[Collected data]
"""

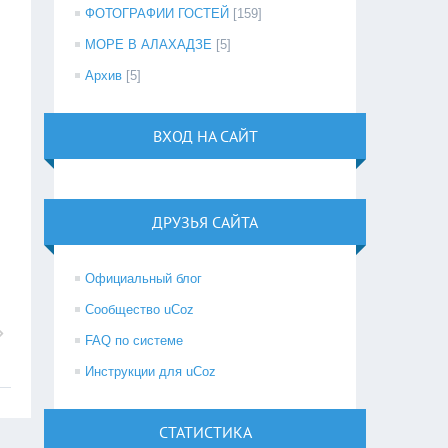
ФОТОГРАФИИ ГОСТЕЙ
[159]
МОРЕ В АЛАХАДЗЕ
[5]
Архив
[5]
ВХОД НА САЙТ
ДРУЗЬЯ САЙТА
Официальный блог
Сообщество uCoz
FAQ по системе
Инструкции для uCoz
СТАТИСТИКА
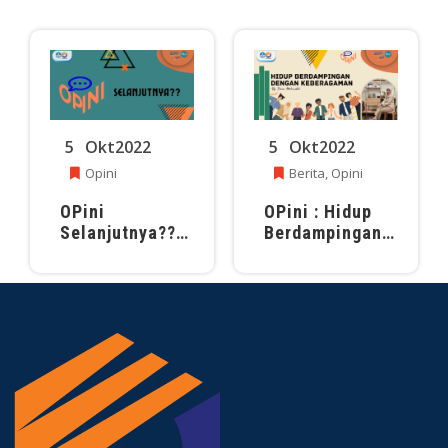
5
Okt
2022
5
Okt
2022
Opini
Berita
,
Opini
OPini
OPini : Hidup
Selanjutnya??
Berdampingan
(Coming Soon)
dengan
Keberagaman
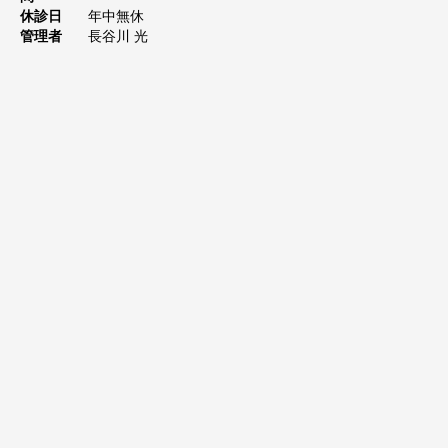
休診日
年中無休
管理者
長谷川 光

"""

An exact copy of every line above is needed, without the images.

→ **Solution to this task**:
ФОТОГРАФИИ ГОСТЕЙ
[159]
МОРЕ В АЛАХАДЗЕ
[5]
Архив
[5]
ВХОД НА САЙТ
ДРУЗЬЯ САЙТА
Официальный блог
Сообщество uCoz
FAQ по системе
Инструкции для uCoz
СТАТИСТИКА
5
Okt
2022
5
Okt
2022
Opini
Berita
,
Opini
OPini
OPini : Hidup
Selanjutnya??
Berdampingan
(Coming Soon)
dengan
Keberagaman
休診日
年中無休
管理者
長谷川 光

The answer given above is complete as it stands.